Martin Dorsman of the European Community Shipowners’ Association (ECSA) believes that shipping should be regulated at an international level – for environmental affairs, by the IMO. He would like to see the EU playing a proactive and constructive role at IMO meetings, as well as providing financial support for R&D, creating the right regulatory framework for tests, and stimulating investment in bunker infrastructure for new fuels.
Dorsman is emphatic that a universal regulatory regime is essential across the world – ensuring no risk of conflicting regulations and no risk of compliance difficulties. “Placing additional burdens of EU shipowners in these very challenging times would be counterproductive,” he said.
BIMCO’s Pedersen referred to a proposal that an International Maritime Research Fund (IMRF) should be established, overseen by an independent board, to collect and disperse up to $5bn in funding for R&D into new marine fuels over a ten-year period. “The shipping industry does not yet have available sustainable options to decarbonise,” he pointed out. “That is why the industry has suggested setting up the IMRF. When the options are commercially available, their cost may call for carbon pricing to drive up their uptake. It makes no sense to discuss carbon pricing before the right options are available.”
Shipping economist and non-executive President of Clarkson Research Services, Martin Stopford, believes that after 50 years, globalisation has run its course.
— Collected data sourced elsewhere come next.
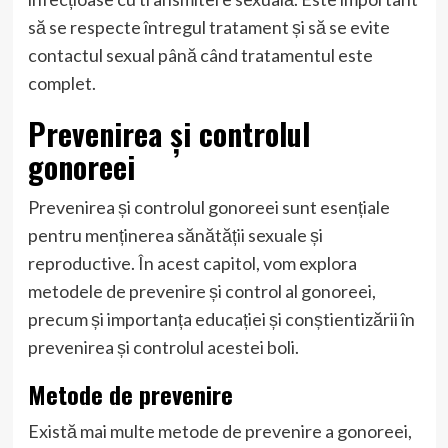
să se respecte întregul tratament și să se evite
contactul sexual până când tratamentul este
complet.
Prevenirea și controlul
gonoreei
Prevenirea și controlul gonoreei sunt esențiale
pentru menținerea sănătății sexuale și
reproductive. În acest capitol, vom explora
metodele de prevenire și control al gonoreei,
precum și importanța educației și conștientizării în
prevenirea și controlul acestei boli.
Metode de prevenire
Există mai multe metode de prevenire a gonoreei,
He thinks that shipping can meet at least the IMO targets by taking various steps such as reducing speed, raising efficiency in terms of performance and cargo volumes shipped, reducing the carriage of hydrocarbons as demand falls away, and focusing on short-sea and regional shipping as an alternative to more carbon-intensive transport modes such as road and rail.
As is already apparent in a range of application across Europe, new sources of power including hybrids incorporating electricity and fuel cells are already being used in short-sea trades. Coastal and short-sea shipping provides a “brilliant” setting in which to test new propulsion technologies, Stopford said. Certainly, the regulatory backdrop is far simpler – short-sea trades usually fall under the jurisdiction of individual coastal states, rather than the international regulatory framework agreed at the IMO.
Norway is in a fascinating position. On the one hand, it has built its supreme wealth on the development of oil and gas. On the other, its state energy company, Equinor, has the most ambitious emissions-cutting targets of any energy firm anywhere. CEO of the Norwegian Shipowners’ Association, Harald Solberg, takes a pragmatic view on decarbonisation. Many of his members are involved in energy-related transport.
“We’re not too worried about the gaps between the [emission reduction] targets,” he says. “Both initiatives clearly pull in the same direction. We still firmly believe a regulatory solution has to come at [an IMO] level, but we have fully endorsed the aims of the Green Deal and want to see the EU take a lead at the IMO on R&D.”
Solberg pointed out that the Association’s shipowners had already agreed an emissions strategy with the same targets as those set out in the EGD. “As a national association, we are eager to speed up pace as much as possible,” Solberg said. “To facilitate this, NSA members will, from 2030, only order vessels with zero-emissions technology. These are hairy goals, but we want to use the 2020s to make that technological leap.”